Hidden for years by secrecy, shame and in some cases the assumption that their symptoms were simply those of aging, a growing number of older people are emerging as victims of AIDS.
AIDS now occurs far more frequently in people over the age of 50 -- classified as older by those who treat and study AIDS -- than among children under the age of 13.
According to the most recent data from the Federal Centers for Disease Control in Atlanta, there have been 15,696 cases reported in people over 50 as against 2,686 in children under 13. Older people account for 10 percent of the more than 150,000 AIDS cases reported to the government.

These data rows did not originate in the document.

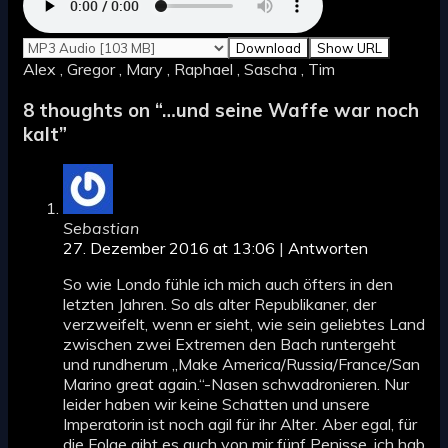
Download
Show URL
Alex , Gregor , Mary , Raphael , Sascha , Tim
8 thoughts on “
…und seine Waffe war noch
kalt
”
Sebastian
27. Dezember 2016 at 13:06
|
Antworten
So wie Londo fühle ich mich auch öfters in den
letzten Jahren. So als alter Republikaner, der
verzweifelt, wenn er sieht, wie sein geliebtes Land
zwischen zwei Extremen den Bach runtergeht
und rundherum „Make America/Russia/France/San
Marino great again.“-Nasen schwadronieren. Nur
leider haben wir keine Schatten und unsere
Imperatorin ist noch agil für ihr Alter. Aber egal, für
die Folge gibt es auch von mir fünf Penisse, ich hab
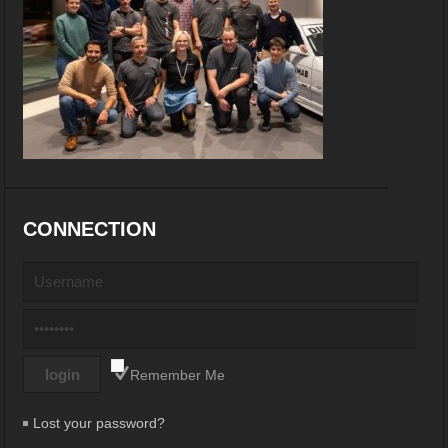
CONNECTION
Remember Me
Lost your password?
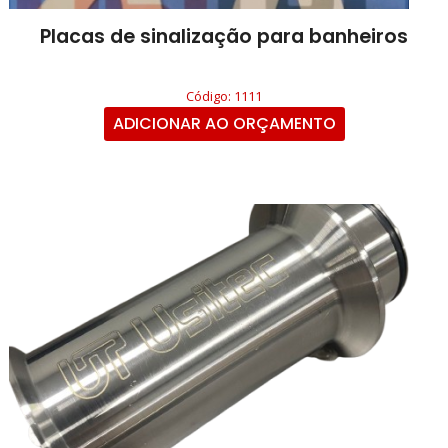
Placas de sinalização para banheiros
Código: 1111
ADICIONAR AO ORÇAMENTO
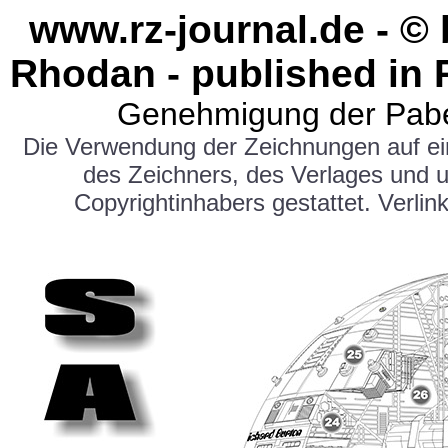
www.rz-journal.de - ©
Rhodan - published in 
Genehmigung der Pabe
Die Verwendung der Zeichnungen auf e
des Zeichners, des Verlages und 
Copyrightinhabers gestattet. Verlink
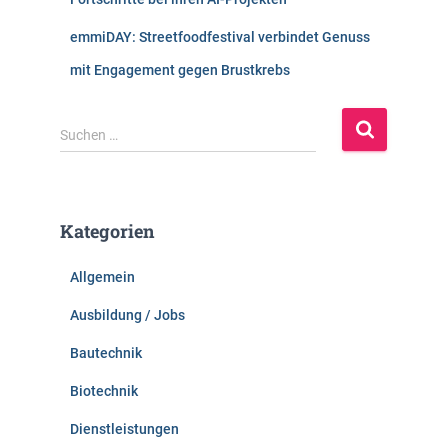
emmiDAY: Streetfoodfestival verbindet Genuss
mit Engagement gegen Brustkrebs
S
Suchen …
u
c
h
e
Kategorien
n
n
Allgemein
a
c
Ausbildung / Jobs
h
:
Bautechnik
Biotechnik
Dienstleistungen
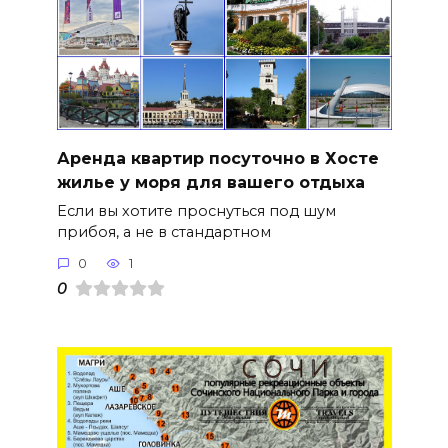
Аренда квартир посуточно в Хосте
жилье у моря для вашего отдыха
Если вы хотите проснуться под шум
прибоя, а не в стандартном
0
1
0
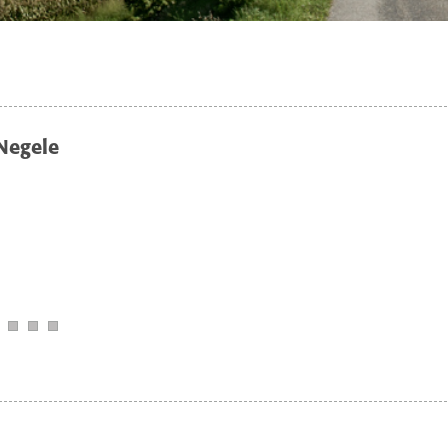
Negele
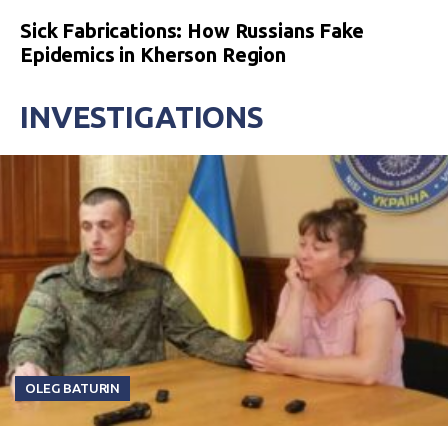
Sick Fabrications: How Russians Fake
Epidemics in Kherson Region
INVESTIGATIONS
OLEG BATURIN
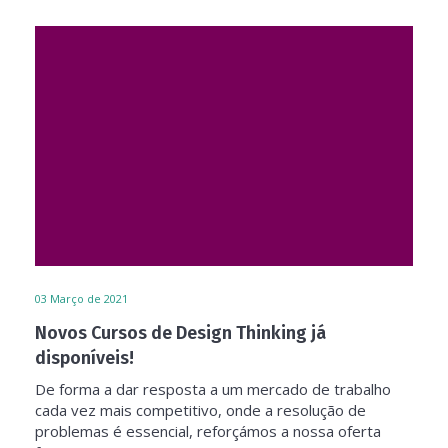
03
Março de 2021
Novos Cursos de Design Thinking já
disponíveis!
De forma a dar resposta a um mercado de trabalho
cada vez mais competitivo, onde a resolução de
problemas é essencial, reforçámos a nossa oferta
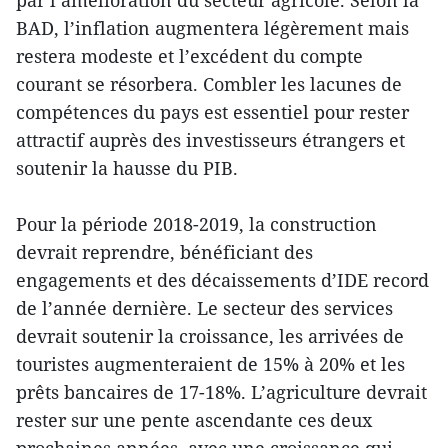
par l’amélioration du secteur agricole. Selon la
BAD, l’inflation augmentera légèrement mais
restera modeste et l’excédent du compte
courant se résorbera. Combler les lacunes de
compétences du pays est essentiel pour rester
attractif auprès des investisseurs étrangers et
soutenir la hausse du PIB.
Pour la période 2018-2019, la construction
devrait reprendre, bénéficiant des
engagements et des décaissements d’IDE record
de l’année dernière. Le secteur des services
devrait soutenir la croissance, les arrivées de
touristes augmenteraient de 15% à 20% et les
prêts bancaires de 17-18%. L’agriculture devrait
rester sur une pente ascendante ces deux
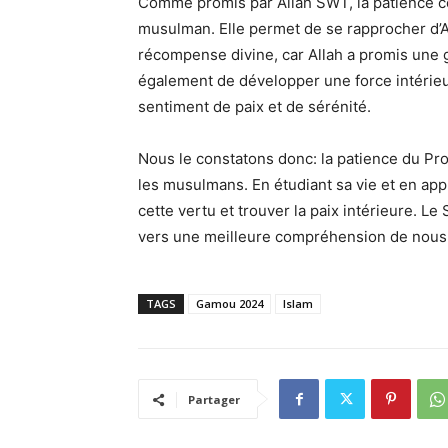
Comme promis par Allah SWT, la patience c
musulman. Elle permet de se rapprocher d’All
récompense divine, car Allah a promis une
également de développer une force intérieu
sentiment de paix et de sérénité.
Nous le constatons donc: la patience du Prophète Muhammad (ﷺ) e
les musulmans. En étudiant sa vie et en ap
cette vertu et trouver la paix intérieure. L
vers une meilleure compréhension de nous-
TAGS
Gamou 2024
Islam
Partager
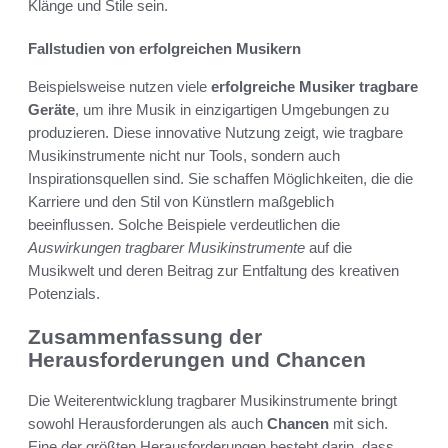
Klänge und Stile sein.
Fallstudien von erfolgreichen Musikern
Beispielsweise nutzen viele
erfolgreiche Musiker
tragbare
Geräte
, um ihre Musik in einzigartigen Umgebungen zu
produzieren. Diese innovative Nutzung zeigt, wie tragbare
Musikinstrumente nicht nur Tools, sondern auch
Inspirationsquellen sind. Sie schaffen Möglichkeiten, die die
Karriere und den Stil von Künstlern maßgeblich
beeinflussen. Solche Beispiele verdeutlichen die
Auswirkungen tragbarer Musikinstrumente
auf die
Musikwelt und deren Beitrag zur Entfaltung des kreativen
Potenzials.
Zusammenfassung der
Herausforderungen und Chancen
Die Weiterentwicklung tragbarer Musikinstrumente bringt
sowohl Herausforderungen als auch
Chancen
mit sich.
Eine der größten Herausforderungen besteht darin, dass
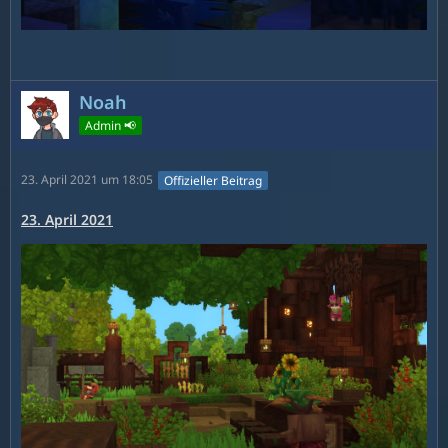
Noah
Admin 📢
23. April 2021 um 18:05
Offizieller Beitrag
23. April 2021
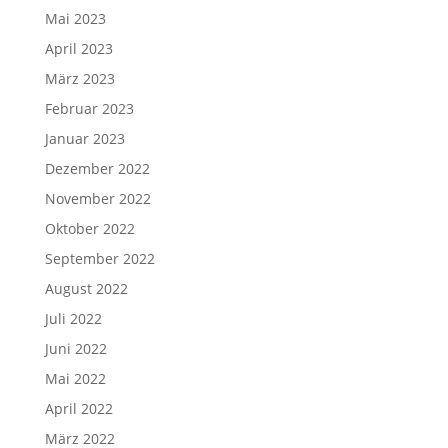
Mai 2023
April 2023
März 2023
Februar 2023
Januar 2023
Dezember 2022
November 2022
Oktober 2022
September 2022
August 2022
Juli 2022
Juni 2022
Mai 2022
April 2022
März 2022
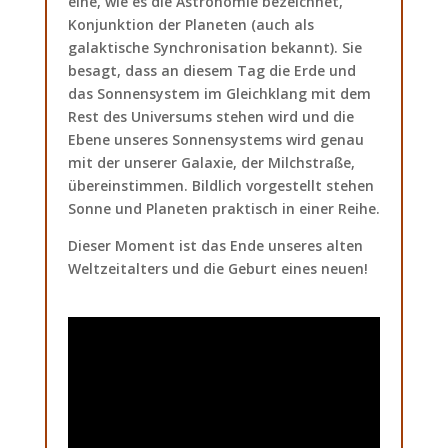
eine, wie es die Astronomie bezeichnet,
Konjunktion der Planeten (auch als
galaktische Synchronisation bekannt). Sie
besagt, dass an diesem Tag die Erde und
das Sonnensystem im Gleichklang mit dem
Rest des Universums stehen wird und die
Ebene unseres Sonnensystems wird genau
mit der unserer Galaxie, der Milchstraße,
übereinstimmen. Bildlich vorgestellt stehen
Sonne und Planeten praktisch in einer Reihe.
Dieser Moment ist das Ende unseres alten
Weltzeitalters und die Geburt eines neuen!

"This topic is one that a year ago no one was talking about . . ." said Len McNally, program officer for the New York Community Trust, which finances AIDS programs.
Although federal statistics show that the majority of people over 50 who have AIDS are homosexual or bisexual men who contracted the disease through sexual intercourse, about 17 percent of the victims came in contact with the virus through tainted blood transfusions before routine screening began in 1985. Because older people are more likely to undergo surgery, they were more susceptible than younger people to AIDS transmission through blood transfusions.
Although little research has been done on AIDS among older people, experts say the prevalence of the disease among them raises a number of challenges, both medically and socially.
There is also the risk of delayed diagnosis because many of the initial symptoms of acquired immune deficiency syndrome, such as muscle weakness or forgetfulness, are hallmarks of aging.
Socially, AIDS is an added burden among people who came of age before the sexual permissiveness of the 1960s.